Scientific classification
- Kingdom: Animalia
- Phylum: Chordata
- Class: Reptilia
- Order: Squamata
- Suborder: Serpentes
- Family: Colubridae
- Genus: Philodryas
- Species: P. patagoniensis
- Binomial name: Philodryas patagoniensis (Girard, 1858)
- Synonyms: Callirhinus patagoniensis Girard, 1858; Pseudophis patagoniensis — Cope, 1862; Dirrhox patagoniensis — Cope, 1887; Philodryas patagoniensis — Hoge, 1964; Pseudablabes patagoniensis — Melo-Sampaio et al., 2020;

= Philodryas patagoniensis =

- Genus: Philodryas
- Species: patagoniensis
- Authority: (Girard, 1858)
- Conservation status: LC
- Synonyms: Callirhinus patagoniensis , Girard, 1858, Pseudophis patagoniensis , — Cope, 1862, Dirrhox patagoniensis , — Cope, 1887, Philodryas patagoniensis , — Hoge, 1964, Pseudablabes patagoniensis , — Melo-Sampaio et al., 2020

Species of reptile

Philodryas patagoniensis, also known as the Patagonia green racer, is a species of rear-fanged (opisthoglyphous) venomous snake in the family Colubridae. The species is endemic to cis-Andean South America from northern Argentina to northeastern Brazil; despite its name, most of its range is outside Patagonia.

==Description==
P. patagoniensis is a medium-sized, cylindrical and robust snake, with a moderately long tail. It can grow to a maximum total length (including tail) of 150 cm. The snout is rounded. The eye is medium-sized with a round pupil. The dorsal scales are smooth with unique apical scores.

==Behavior==
P. patagoniensis is terrestrial, fundamentally arboreal when foraging, and has daytime habits. It has a brownish color that helps in its camouflage.

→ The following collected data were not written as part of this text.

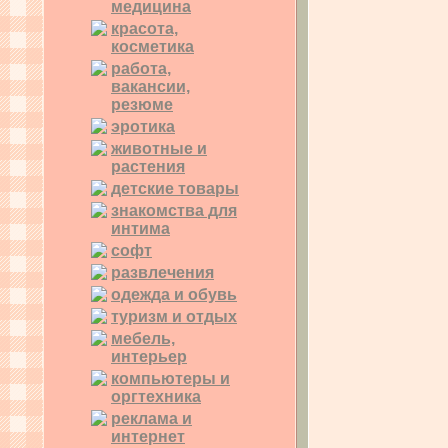
медицина
красота,
косметика
работа,
вакансии,
резюме
эротика
животные и
растения
детские товары
знакомства для
интима
софт
развлечения
одежда и обувь
туризм и отдых
мебель,
интерьер
компьютеры и
оргтехника
реклама и
интернет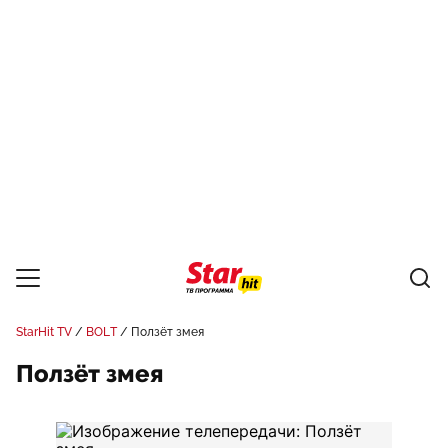
StarHit TV
BOLT
Ползёт змея
Ползёт змея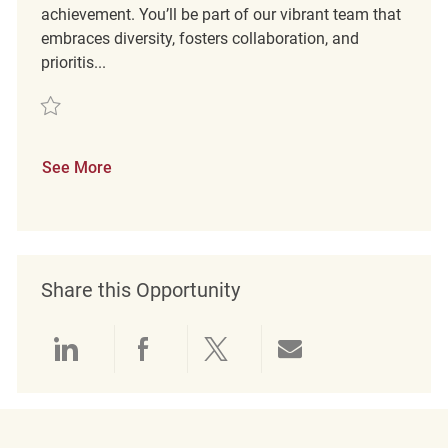
achievement. You’ll be part of our vibrant team that
embraces diversity, fosters collaboration, and
prioritis...
Save Mitarbeiter im Verkauf (m/w/d) REQ96608
See More
Share this Opportunity
Share via LinkedIn
Share via Facebook
Share via twitter
Share via emai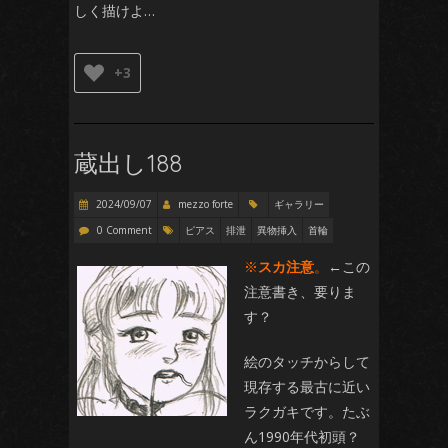
しく描けよ…
+3
蔵出し188
2024/09/07
mezzo forte
ギャラリー
0 Comment
ピアス
排泄
異物挿入
首輪
※
スカ注意
。
←この
注意書き、要りま
す？
絵のタッチからして
現存する最古に近い
ラクガキです。たぶ
ん1990年代初頭？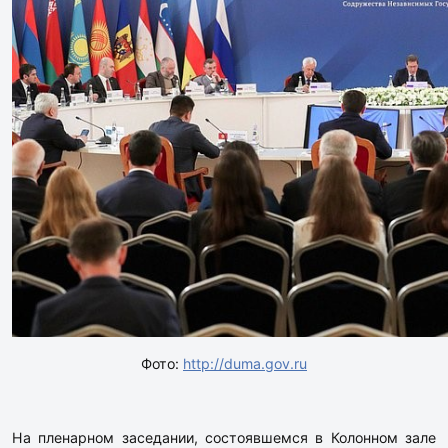
Фото:
http://duma.gov.ru
На пленарном заседании, состоявшемся в Колонном зале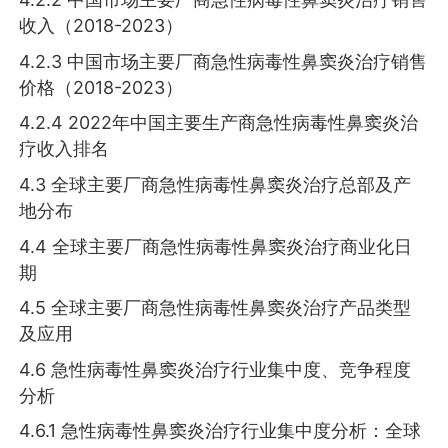
收入（2018-2023）
4.2.3 中国市场主要厂商急性病毒性鼻窦炎治疗销售
价格（2018-2023）
4.2.4 2022年中国主要生产商急性病毒性鼻窦炎治
疗收入排名
4.3 全球主要厂商急性病毒性鼻窦炎治疗总部及产
地分布
4.4 全球主要厂商急性病毒性鼻窦炎治疗商业化日
期
4.5 全球主要厂商急性病毒性鼻窦炎治疗产品类型
及应用
4.6 急性病毒性鼻窦炎治疗行业集中度、竞争程度
分析
4.6.1 急性病毒性鼻窦炎治疗行业集中度分析：全球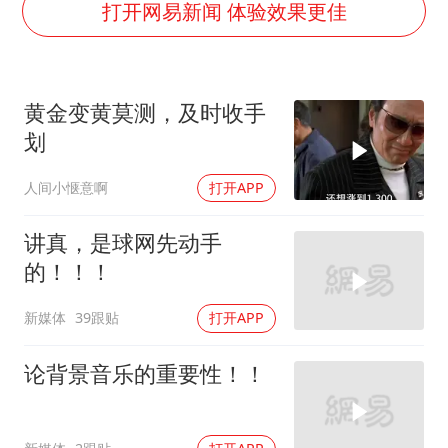
美国退回1000亿美元关税
打开网易新闻 体验效果更佳
闪电劈中电线炸出一条火花
李亚鹏向地铁吐血女孩捐99999元
黄金变黄莫测，及时收手
李嫣近照曝光
划
新华社权威快报|我国编制完成新版全月地质图
人间小惬意啊
打开APP
曝张一鸣下死命令：不依赖AI蒸馏技术
中国经济展现强大韧性和活力
讲真，是球网先动手
的！！！
新媒体
39跟贴
打开APP
论背景音乐的重要性！！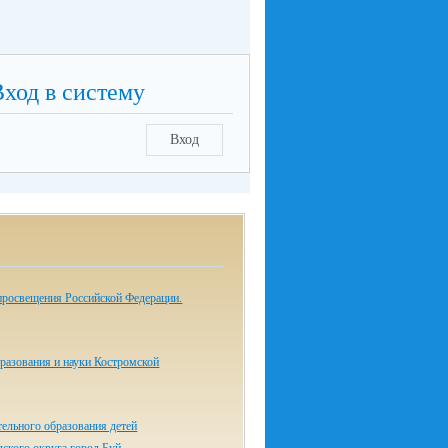
Вход в систему
Вход
росвещения Российской Федерации​.
разования и науки Костромской
ельного образования детей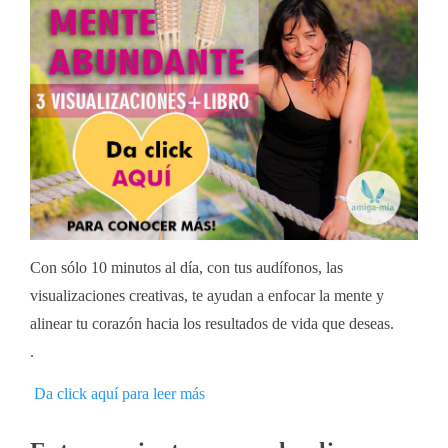
Con sólo 10 minutos al día, con tus audífonos, las
visualizaciones creativas, te ayudan a enfocar la mente y
alinear tu corazón hacia los resultados de vida que deseas.
.
Da click aquí para leer más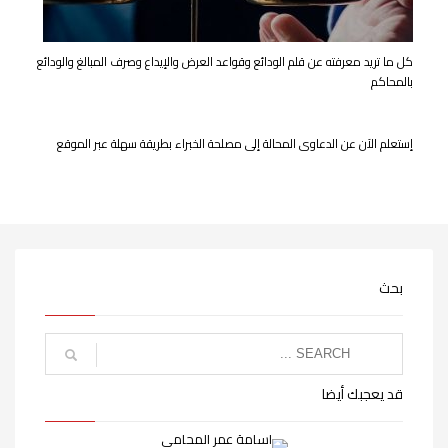
كل ما تريد معرفته عن قلم الودائع وقواعد العرض والإيداع وصرف المبالغ والودائع
بالمحاكم
إستعلم الآن عن الدعاوى المحالة إلى مصلحة الخبراء بطريقة سهلة عبر الموقع
بحث
قد يعجبك أيضا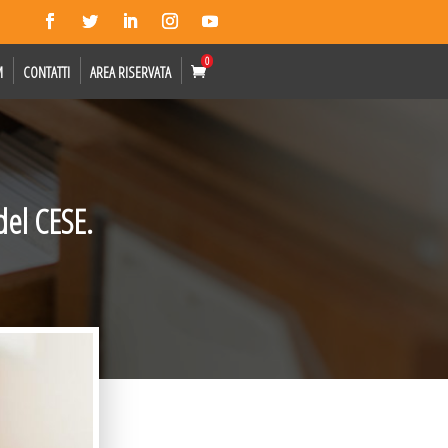
0
M
CONTATTI
AREA RISERVATA
del CESE.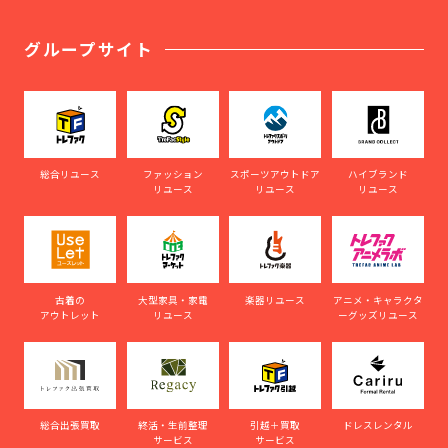
グループサイト
総合リユース
ファッション
スポーツアウトドア
ハイブランド
リユース
リユース
リユース
古着の
大型家具・家電
楽器リユース
アニメ・キャラクタ
アウトレット
リユース
ーグッズリユース
総合出張買取
終活・生前整理
引越＋買取
ドレスレンタル
サービス
サービス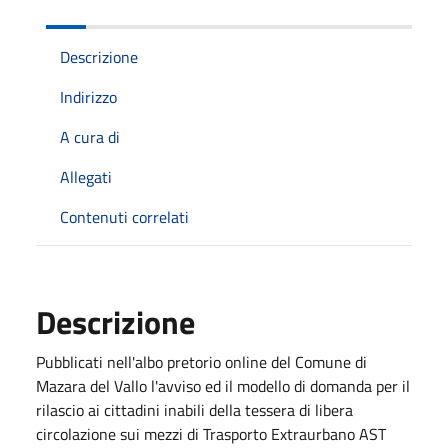
Descrizione
Indirizzo
A cura di
Allegati
Contenuti correlati
Descrizione
Pubblicati nell'albo pretorio online del Comune di
Mazara del Vallo l'avviso ed il modello di domanda per il
rilascio ai cittadini inabili della tessera di libera
circolazione sui mezzi di Trasporto Extraurbano AST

==Sexual dimorphism and reproduction==
P. patagoniensis has sexual dimorphism in adult specimens. Females have a longer body, with greater corpulence, while males have a longer tail. Females are born with a greater rostro-cloacal length and reach sexual maturity later than males, about 2-years-old. Males can reach sexual maturity at 1-year-old. Reproduction is seasonal, with the vitellogenic season occurring between the months of July and October.
==Diet==
P. patagoniensis preys upon snakes including its own species. Juveniles feed on ectothermic animals, while adults feed on endothermic animals.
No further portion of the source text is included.